╔══

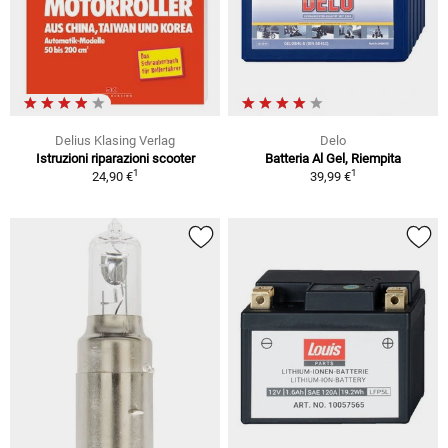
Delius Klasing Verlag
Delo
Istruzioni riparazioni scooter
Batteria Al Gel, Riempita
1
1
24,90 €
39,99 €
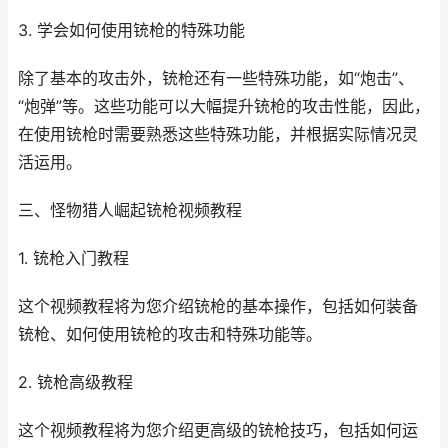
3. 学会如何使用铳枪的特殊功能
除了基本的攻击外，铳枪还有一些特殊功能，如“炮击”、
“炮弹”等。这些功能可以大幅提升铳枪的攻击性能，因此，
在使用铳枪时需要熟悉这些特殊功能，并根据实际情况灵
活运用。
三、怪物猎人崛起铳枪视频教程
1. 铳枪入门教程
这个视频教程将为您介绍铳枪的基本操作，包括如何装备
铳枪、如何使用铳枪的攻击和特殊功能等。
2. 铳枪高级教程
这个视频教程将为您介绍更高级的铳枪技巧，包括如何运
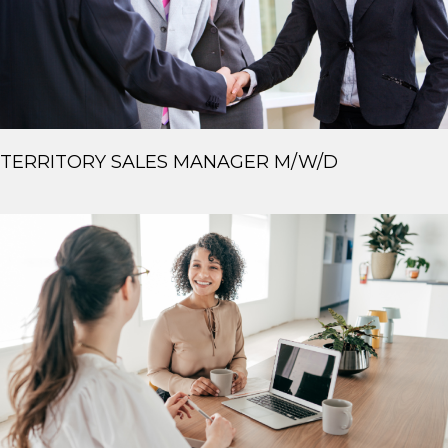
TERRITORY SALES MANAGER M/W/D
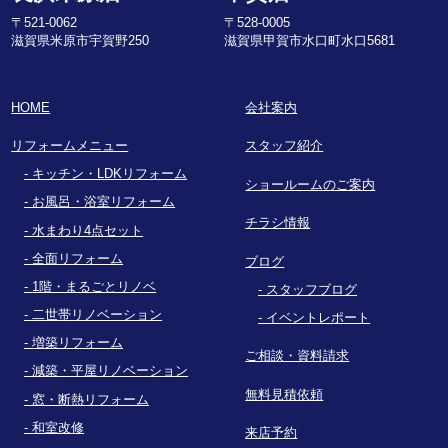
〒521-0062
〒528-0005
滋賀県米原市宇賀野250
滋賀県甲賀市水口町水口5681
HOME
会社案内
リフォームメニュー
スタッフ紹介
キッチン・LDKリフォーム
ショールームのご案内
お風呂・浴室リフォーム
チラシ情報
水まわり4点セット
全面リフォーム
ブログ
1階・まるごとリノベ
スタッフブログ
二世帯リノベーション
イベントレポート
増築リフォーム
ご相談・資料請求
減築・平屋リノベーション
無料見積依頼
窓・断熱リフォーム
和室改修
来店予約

╚══

▶ [WHAT IS BEING ASKED]
Pictures are to be excluded; the records themselves are to be reproduced exactly.

▶ [EXERCISE OUTPUT]
Delius Klasing Verlag
Delo
Istruzioni riparazioni scooter
Batteria Al Gel, Riempita
1
1
24,90 €
39,99 €
3. 学会如何使用铳枪的特殊功能
除了基本的攻击外，铳枪还有一些特殊功能，如“炮击”、
“炮弹”等。这些功能可以大幅提升铳枪的攻击性能，因此，
在使用铳枪时需要熟悉这些特殊功能，并根据实际情况灵
活运用。
三、怪物猎人崛起铳枪视频教程
1. 铳枪入门教程
这个视频教程将为您介绍铳枪的基本操作，包括如何装备
铳枪、如何使用铳枪的攻击和特殊功能等。
2. 铳枪高级教程
这个视频教程将为您介绍更高级的铳枪技巧，包括如何运
TERRITORY SALES MANAGER M/W/D
〒521-0062
〒528-0005
滋賀県米原市宇賀野250
滋賀県甲賀市水口町水口5681
HOME
会社案内
リフォームメニュー
スタッフ紹介
キッチン・LDKリフォーム
ショールームのご案内
お風呂・浴室リフォーム
チラシ情報
水まわり4点セット
全面リフォーム
ブログ
1階・まるごとリノベ
スタッフブログ
二世帯リノベーション
イベントレポート
増築リフォーム
ご相談・資料請求
減築・平屋リノベーション
無料見積依頼
窓・断熱リフォーム
和室改修
来店予約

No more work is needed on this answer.